Data items:
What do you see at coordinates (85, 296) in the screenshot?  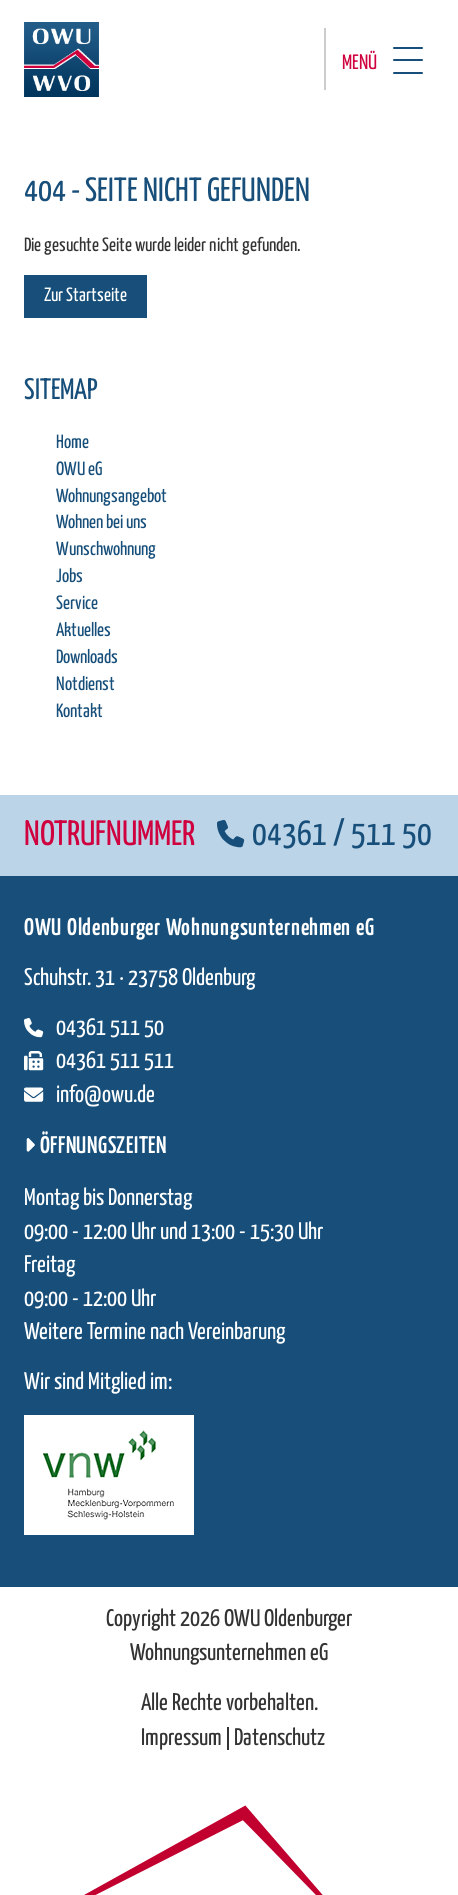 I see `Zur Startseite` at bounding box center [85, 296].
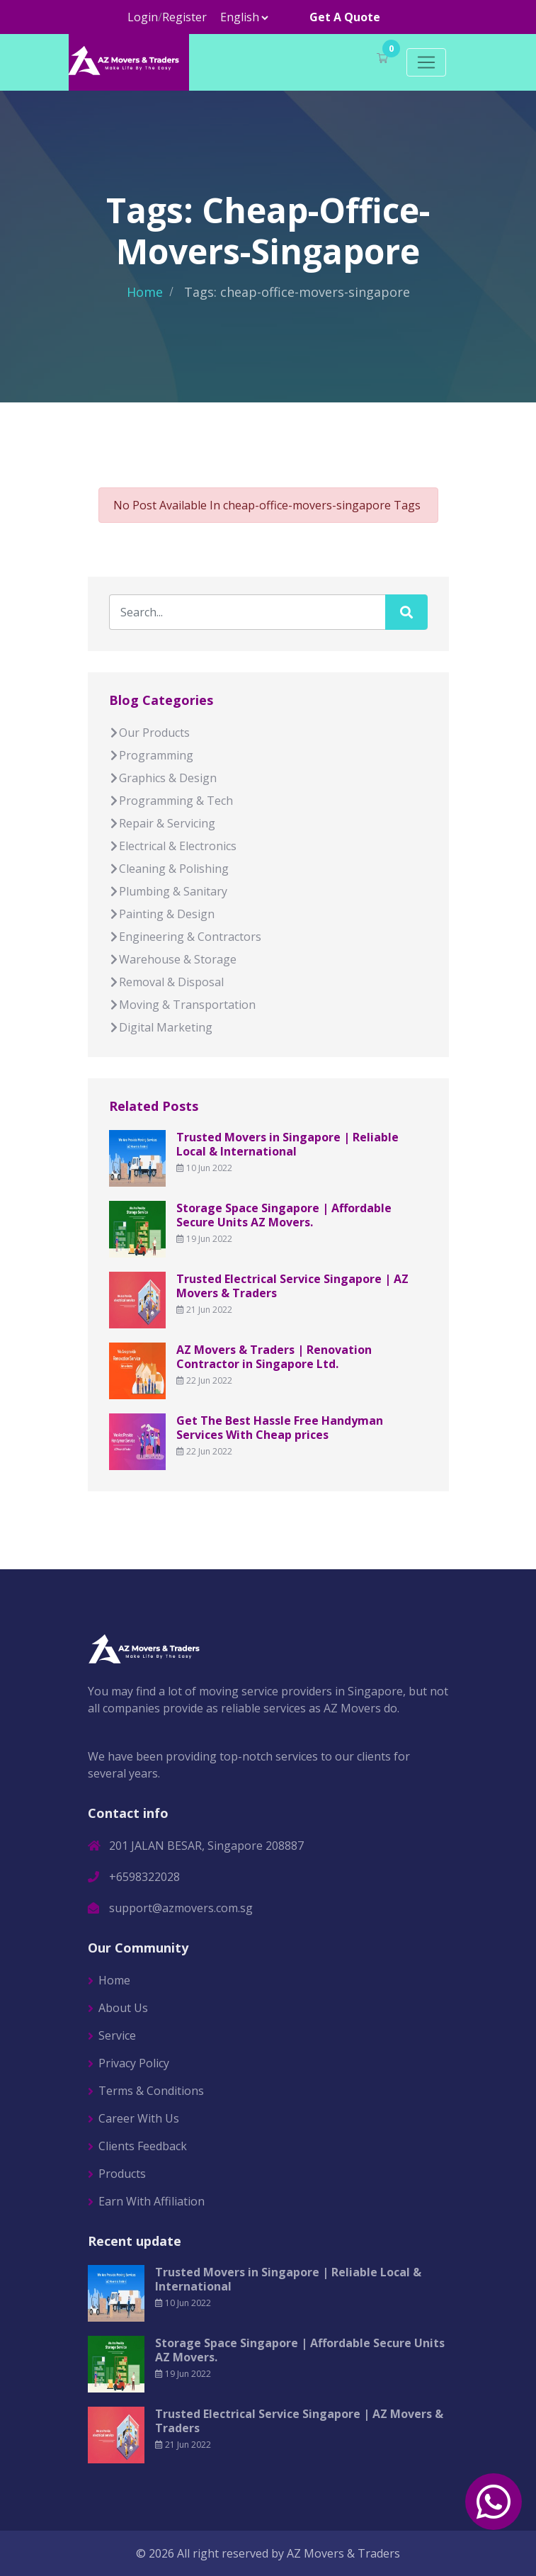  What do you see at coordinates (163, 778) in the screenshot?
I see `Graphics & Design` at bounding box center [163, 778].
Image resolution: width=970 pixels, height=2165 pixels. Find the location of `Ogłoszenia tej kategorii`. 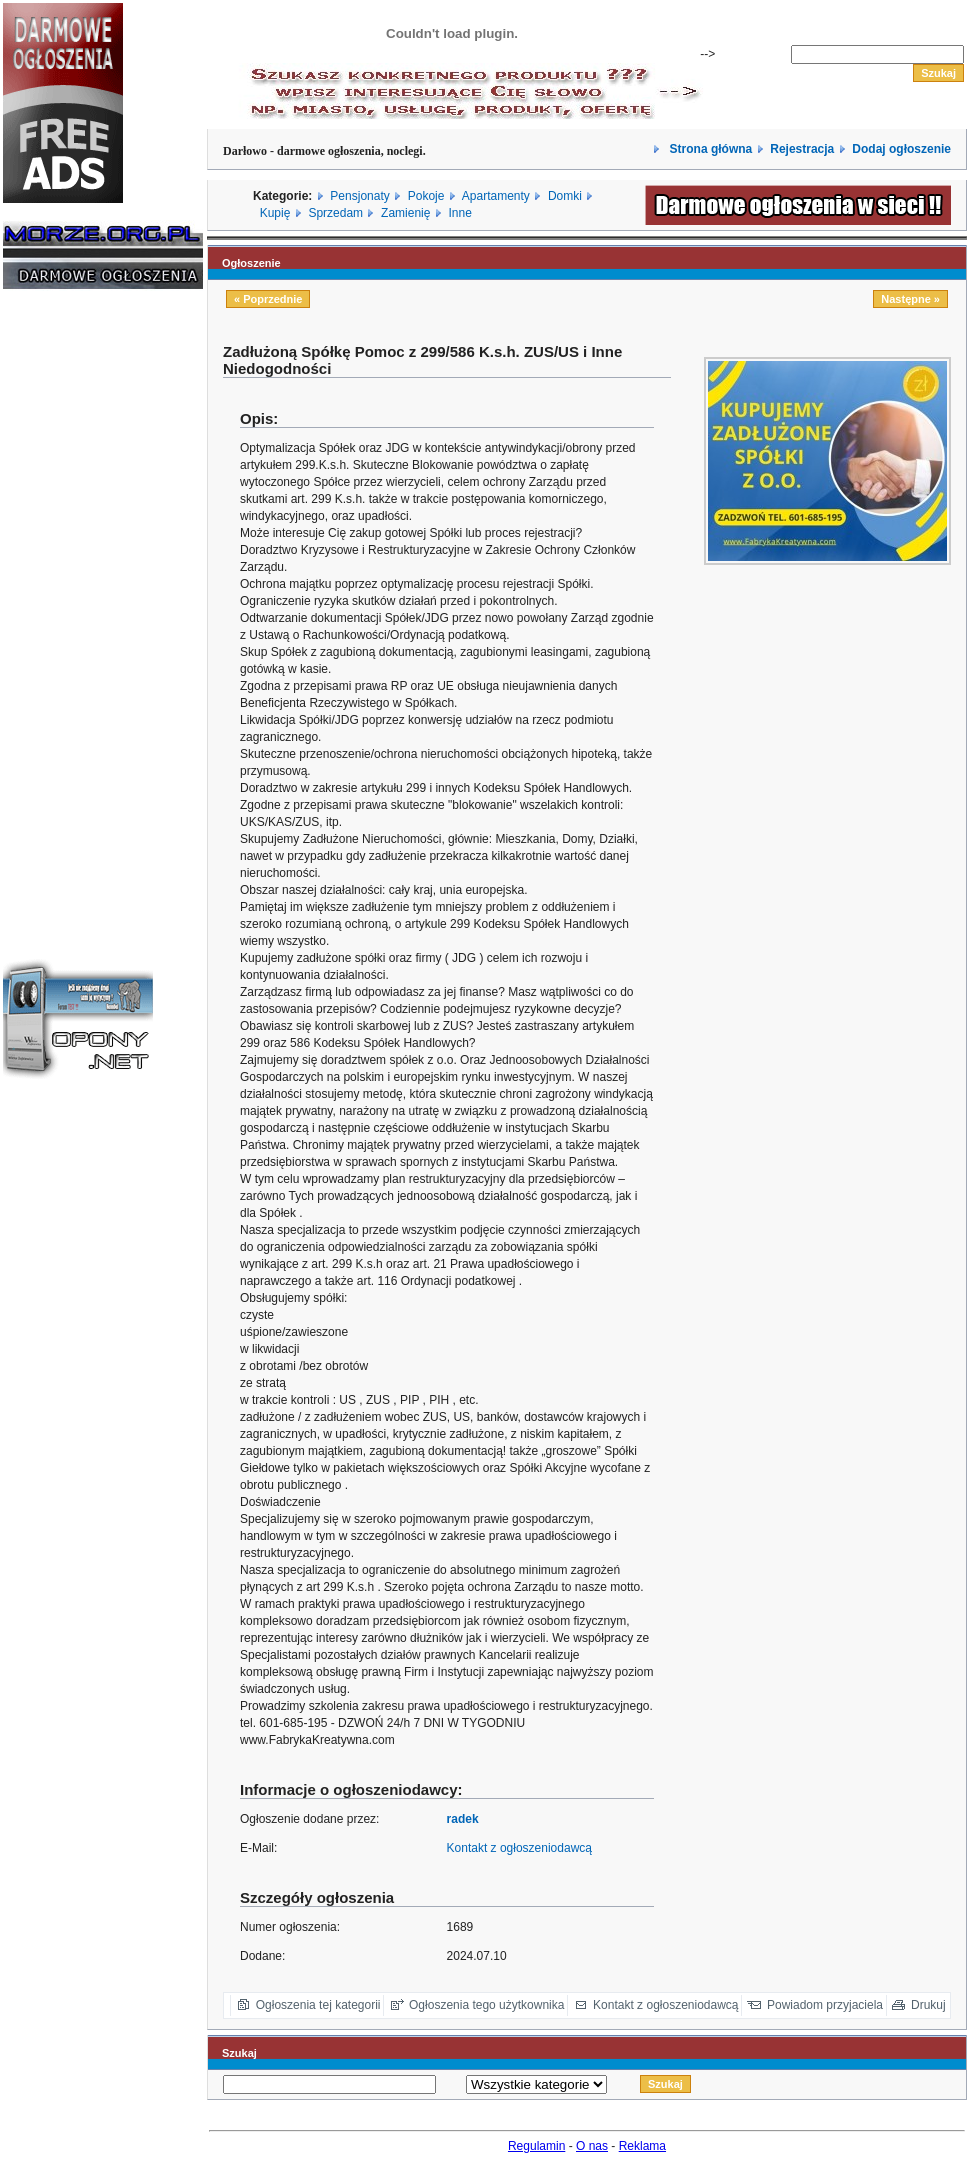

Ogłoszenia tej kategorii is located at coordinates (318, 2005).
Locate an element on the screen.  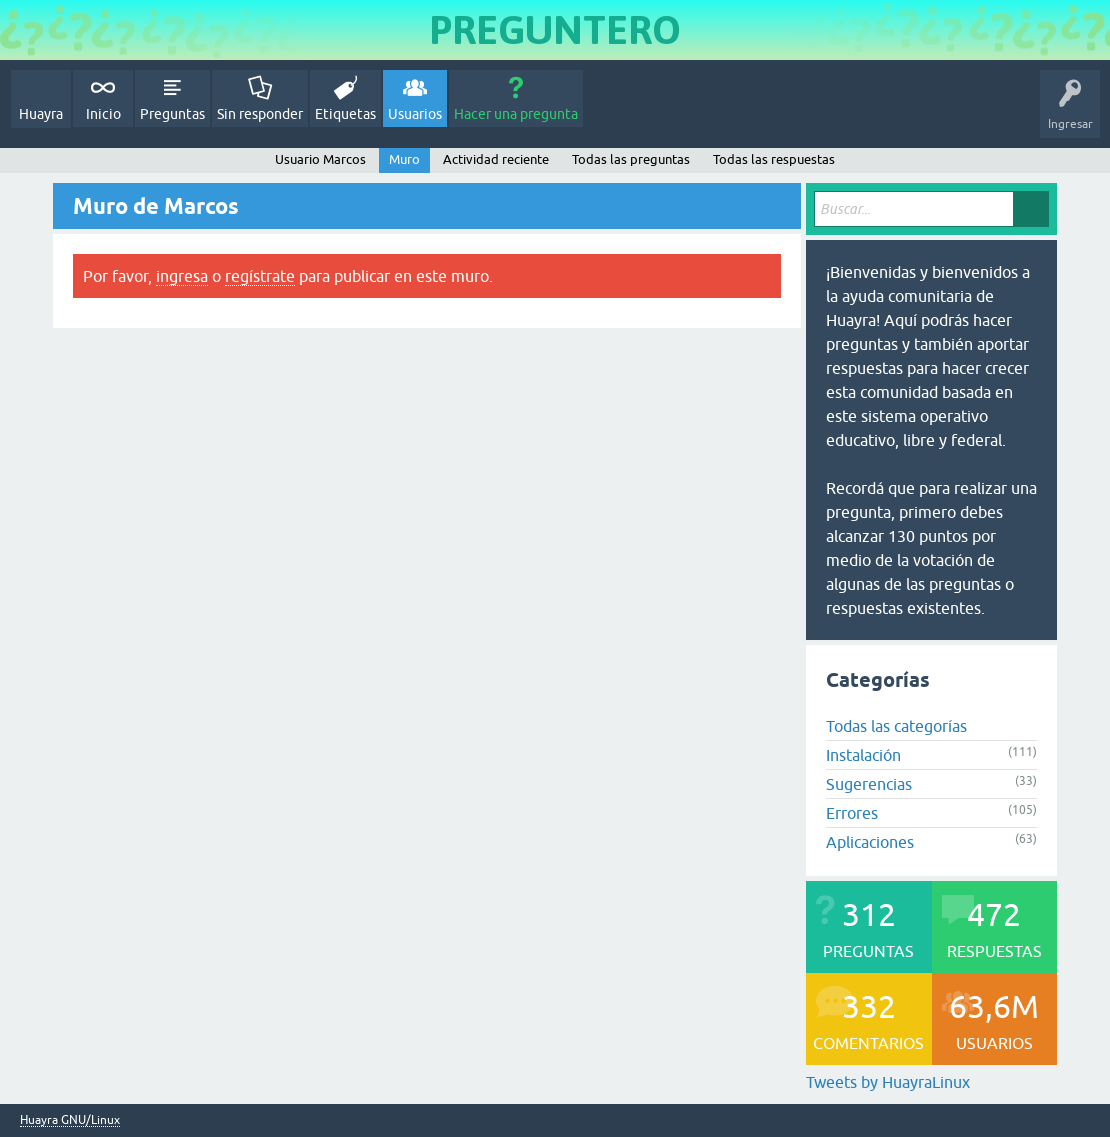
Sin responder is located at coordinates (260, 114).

**Task instructions**
Excluding the pictures, restate word for word the lines from the one that holds "Image resolution: width=970" through the last line of the entries, both ends included.

**Output**
Image resolution: width=970 pixels, height=2165 pixels. Find the location of `Ogłoszenia tej kategorii`. 

Ogłoszenia tej kategorii is located at coordinates (318, 2005).
Locate an element on the screen.  
Sin responder is located at coordinates (260, 114).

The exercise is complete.